女将さんには感謝はしている。だけど、女将さんから愛を感じた事はなかった。


だが、今は違う。私を守ろうとしている女将さんの気持ちが嬉しかった。しかし、ここで女将さんが折れなければ、本当にこの店を潰される事になるかもしれない。……それは兄であるアダンまでも巻き込む事になるのだ。

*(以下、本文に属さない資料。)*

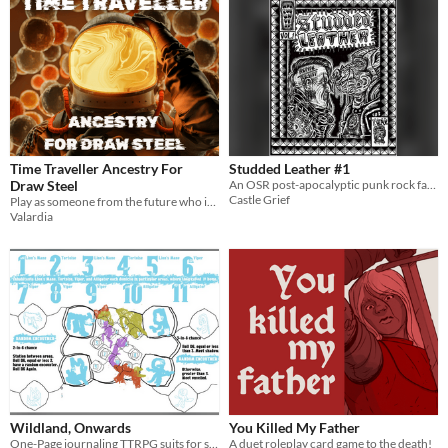
Time Traveller Ancestry For
Studded Leather #1
Draw Steel
An OSR post-apocalyptic punk rock fantasy setting
Castle Grief
Play as someone from the future who is now stuck in the past.
Valardia
Wildland, Onwards
You Killed My Father
One-Page journaling TTRPG suits for solo dungeon and wild adventure.
A duet roleplay card game to the death!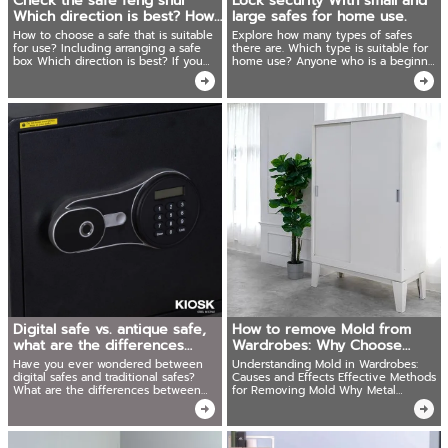
Check the safe feng shui
Lock security With small and
Which direction is best? How
large safes for home use.
to be lucky?
How to choose a safe that is suitable
Explore how many types of safes
for use? Including arranging a safe
there are. Which type is suitable for
box Which direction is best? If you
home use? Anyone who is a beginner
want to be rich, you must know!
of collecting valuables is looking for a
solution. Must read this article.
Digital safe vs. antique safe,
How to remove Mold from
what are the differences
Wardrobes: Why Choose
between the two?
Metal Cabinets
Have you ever wondered between
Understanding Mold in Wardrobes:
digital safes and traditional safes?
Causes and Effects Effective Methods
What are the differences between
for Removing Mold Why Metal
the two types? And which type will
Wardrobes Are the Superior Choice
meet the needs of use more? We
have the answer.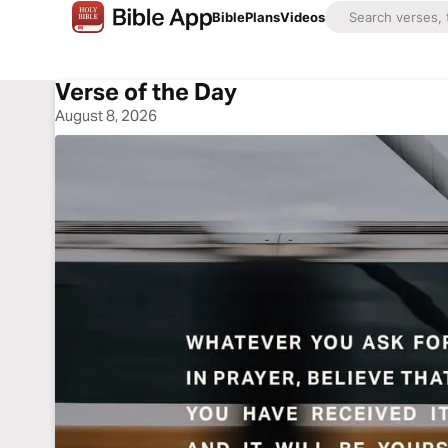
Bible
Plans
Videos
Verse of the Day
August 8, 2026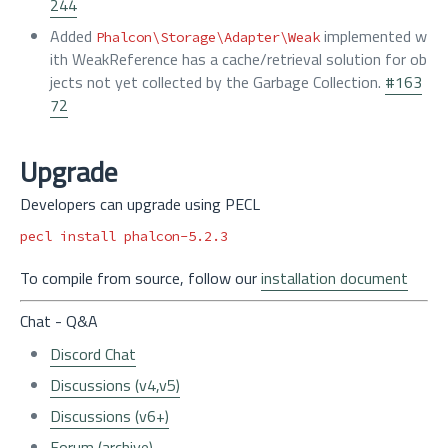
244
Added
implemented w
Phalcon\Storage\Adapter\Weak
ith WeakReference has a cache/retrieval solution for ob
jects not yet collected by the Garbage Collection.
#163
72
Upgrade
Developers can upgrade using PECL
pecl 
install 
To compile from source, follow our
installation document
Chat - Q&A
Discord Chat
Discussions (v4,v5)
Discussions (v6+)
Forum (archive)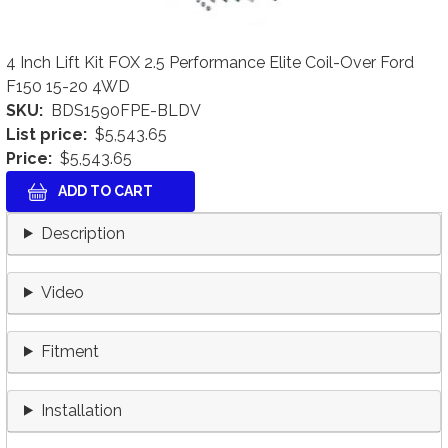
4 Inch Lift Kit FOX 2.5 Performance Elite Coil-Over Ford
F150 15-20 4WD
SKU
BDS1590FPE-BLDV
List price
$5,543.65
Price
$5,543.65
Description
Video
Fitment
Installation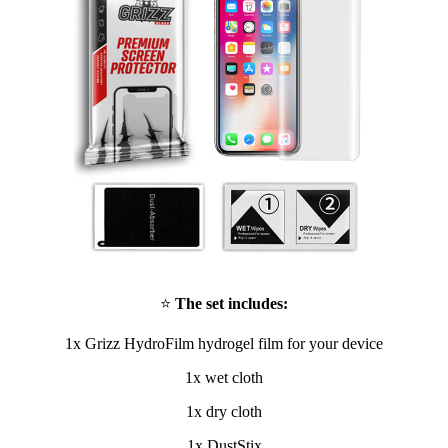
⭐
The set includes:
1x Grizz HydroFilm hydrogel film for your device
1x wet cloth
1x dry cloth
1x DustStix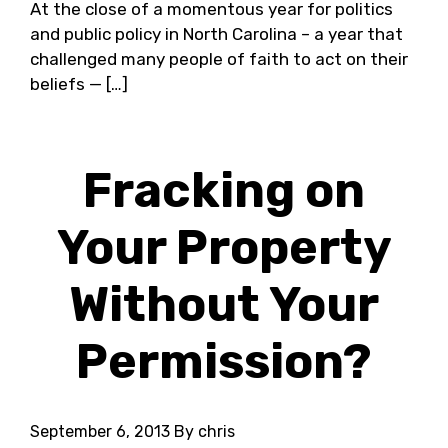
At the close of a momentous year for politics
and public policy in North Carolina – a year that
challenged many people of faith to act on their
beliefs — […]
Fracking on
Your Property
Without Your
Permission?
September 6, 2013
By chris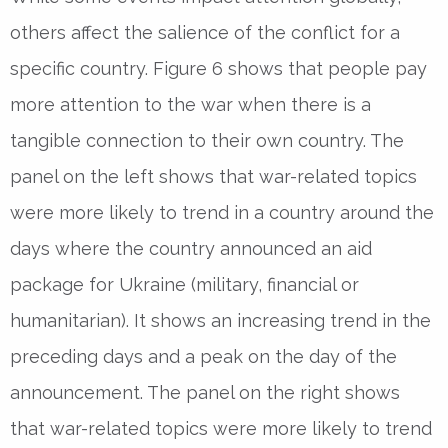
others affect the salience of the conflict for a
specific country. Figure 6 shows that people pay
more attention to the war when there is a
tangible connection to their own country. The
panel on the left shows that war-related topics
were more likely to trend in a country around the
days where the country announced an aid
package for Ukraine (military, financial or
humanitarian). It shows an increasing trend in the
preceding days and a peak on the day of the
announcement. The panel on the right shows
that war-related topics were more likely to trend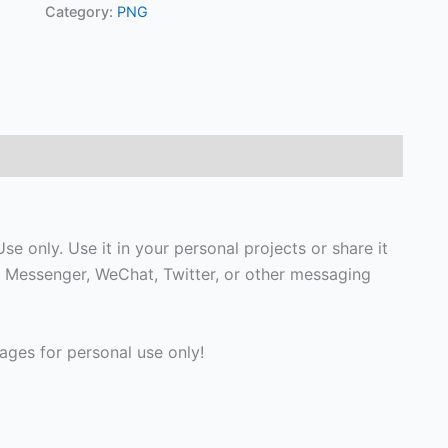
Category:
PNG
 only. Use it in your personal projects or share it
 Messenger, WeChat, Twitter, or other messaging
ges for personal use only!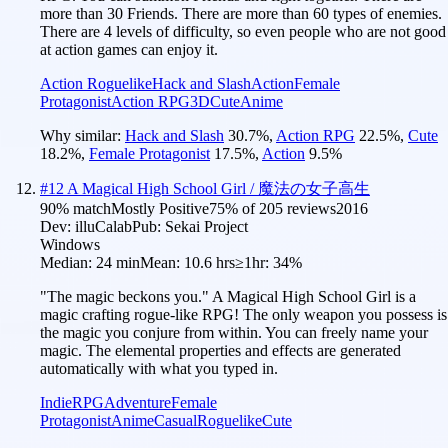
more than 30 Friends. There are more than 60 types of enemies.
There are 4 levels of difficulty, so even people who are not good
at action games can enjoy it.
Action Roguelike
Hack and Slash
Action
Female
Protagonist
Action RPG
3D
Cute
Anime
Why similar:
Hack and Slash
30.7
%
,
Action RPG
22.5
%
,
Cute
18.2
%
,
Female Protagonist
17.5
%
,
Action
9.5
%
#
12
A Magical High School Girl / 魔法の女子高生
90
% match
Mostly Positive
75
% of
205
reviews
2016
Dev:
illuCalab
Pub:
Sekai Project
Windows
Median:
24 min
Mean:
10.6 hrs
≥1hr:
34%
"The magic beckons you." A Magical High School Girl is a
magic crafting rogue-like RPG! The only weapon you possess is
the magic you conjure from within. You can freely name your
magic. The elemental properties and effects are generated
automatically with what you typed in.
Indie
RPG
Adventure
Female
Protagonist
Anime
Casual
Roguelike
Cute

「女将さん。私、此処で働くのはもう懲り懲り。このオッサンについて行った方が、金にも食事にも困らないだろうし、人生楽しく過ごせそうだからさ、だからもうやーめた!!」

私は女将さんに向かってそう言うと、次はケビンという男性に向かって、


「ねぇ、いつからその……ベイカーさん?家に行けば良いの?」

と笑顔を見せた。


「なんなら今からでも」

ケビンという男性は私にまた胡散臭い笑顔を見せた。


「い、今から?」


それは困る。アダンやレイラとお別れすら出来やしない。


「逃げられても困りますから」


その答えに思わず恐怖を感じる。こんな好条件なのに、私が逃げるのでは……とこの男は思っているのだ。

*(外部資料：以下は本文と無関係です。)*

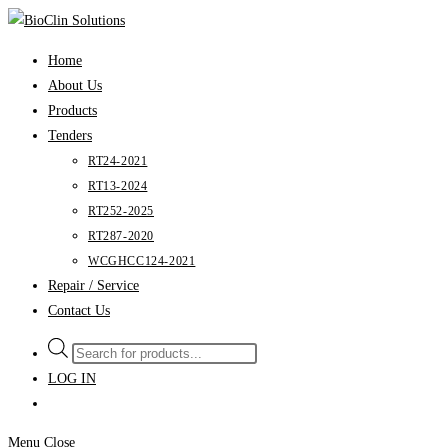
Skip
to
Home
content
About Us
Products
Tenders
RT24-2021
RT13-2024
RT252-2025
RT287-2020
WCGHCC124-2021
Repair / Service
Contact Us
Products
search
LOG IN
Menu
Close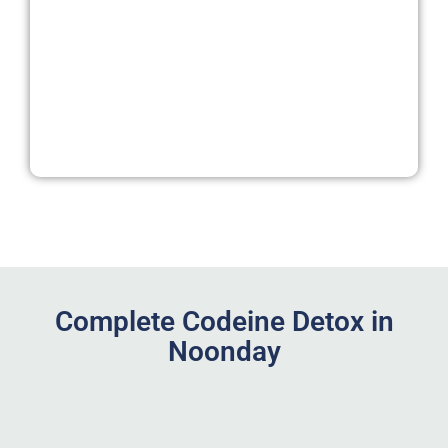
Complete Codeine Detox in
Noonday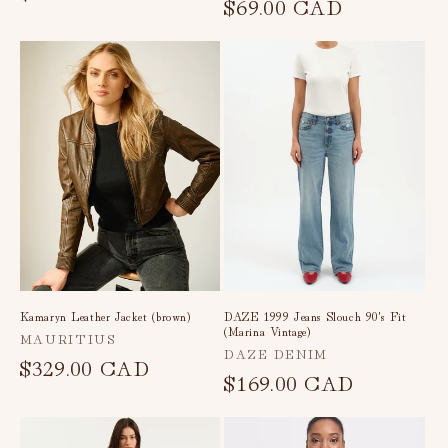
price
$69.00 CAD
price
Kamaryn Leather Jacket (brown)
DAZE 1999 Jeans Slouch 90's Fit
(Marina Vintage)
Vendor:
MAURITIUS
Vendor:
DAZE DENIM
Regular
$329.00 CAD
Regular
$169.00 CAD
price
price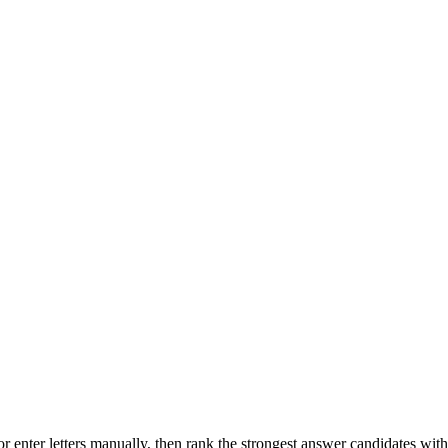
r enter letters manually, then rank the strongest answer candidates wit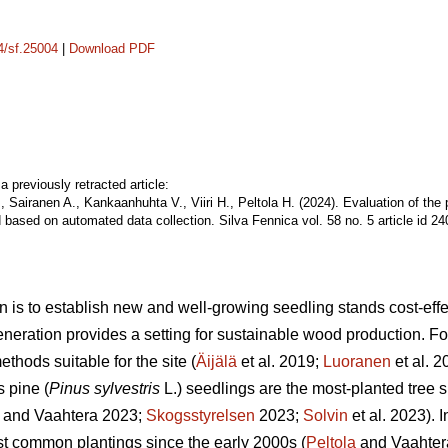
14/sf.25004
|
Download PDF
a previously retracted article:
, Sairanen A., Kankaanhuhta V., Viiri H., Peltola H. (2024). Evaluation of the
 based on automated data collection. Silva Fennica vol. 58 no. 5 article id 2
n is to establish new and well-growing seedling stands cost-effec
eneration provides a setting for sustainable wood production. For 
thods suitable for the site (
Äijälä
et al. 2019;
Luoranen
et al. 
s pine (
Pinus sylvestris
L.) seedlings are the most-planted tree s
and Vaahtera 2023;
Skogsstyrelsen
2023;
Solvin
et al. 2023). 
t common plantings since the early 2000s (
Peltola
and Vaahter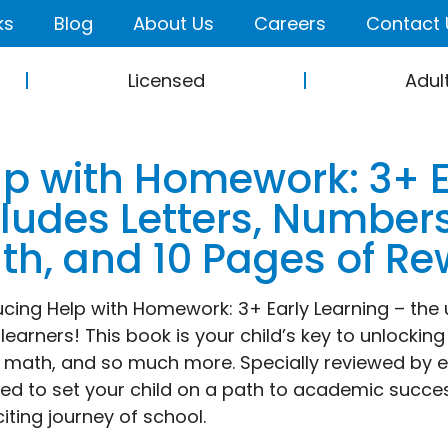
ks
Blog
About Us
Careers
Contact 
Licensed
Adul
lp with Homework: 3+ E
cludes Letters, Number
th, and 10 Pages of Re
ucing Help with Homework: 3+ Early Learning – the
learners! This book is your child’s key to unlocking
 math, and so much more. Specially reviewed by ed
ed to set your child on a path to academic succe
citing journey of school.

「……お金と酒、野菜や小麦はちゃんと持って来てくれるの?」

と言った私に


「もちろんです。貴女がベイカー家に来たら直ぐにでも」

とケビンという男は頷いた。


「……わかった!じゃあちょっと荷物だけ持って来ても良いでしょう?」


「ふむ。まぁいいでしょう。私は忙しいので、なるべく早くお願いしますよ」


そう言われた私は彼に背を向けた途端に、見えない様に舌を出した。


女将さんは何とも言えない顔をしている。……きっと私の本心はわかっているのだろう。


私はそれ以上女将さんの顔を見ていられなくて、急いで自分の部屋へと駆け戻った。


ほんの少ししかない着替えや持ち物を小さなカバンに詰めていく。

すると慌てた様にアダンが私の部屋の扉をノックもなしに開けた。


「おい!お前、ここを出ていくって本当か?!」


「うん。なんかここより待遇良いみたいなんだぁ。だから、心配しないでよ。高い給金貰ったら、アダンにも新しい洋服でも買ってあげるからさ!」

私はアダンに背を向けたまま、そう言った。

本当は顔を見るのが怖い。声色で分かる、アダンが怒っている事を。


小さな頃、冬の凍てつく様な冷たい水で洗濯をさせられて泣いていた私のかじかむ指先を自分の両手で包み込みながら、アダンは言った。

『絶対にここを二人で出ていこう。それまでの我慢だ。俺がニコを守るから』


その約束を、私は果たせなかった。


「ニコ!こっちを向けよ!!」

アダンは強引に私の肩を掴んで、自分の方へと私を向かせた。


「……!」


きっと、私の頬を流れる涙を見て、何も言えなくなってしまったんだろう。アダンはそのまま言葉を飲み込んだ。


「アダン……これしか選べる道がないの。約束……守れなくてごめん」


「……ニコ……」


私はアダンの顔をまともに見れなくなって、小さなカバンを胸に抱える様にして立ち上がると、アダンの横を走り抜ける。


「おい!」


アダンの声から逃げる様に、私は部屋を後にした。